### EXCERPTED DATA
>>>

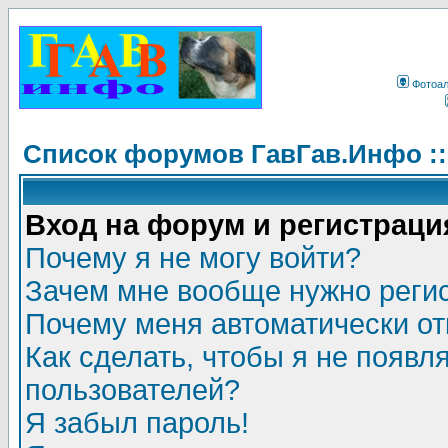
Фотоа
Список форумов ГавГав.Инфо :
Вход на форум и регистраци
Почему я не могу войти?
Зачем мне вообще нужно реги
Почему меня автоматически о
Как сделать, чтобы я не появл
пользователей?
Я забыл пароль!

<<<
>>>

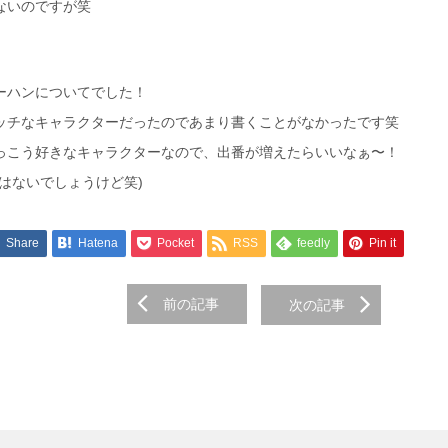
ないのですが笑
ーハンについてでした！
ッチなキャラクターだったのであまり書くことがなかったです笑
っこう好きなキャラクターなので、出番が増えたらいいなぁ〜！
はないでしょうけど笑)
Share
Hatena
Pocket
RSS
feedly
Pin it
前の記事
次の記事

<<<

### ACTION ITEM
Read through the material above, and whenever a line contains "Почему", copy it.

### OUTPUT OF THE TASK
Почему я не могу войти?
Почему меня автоматически о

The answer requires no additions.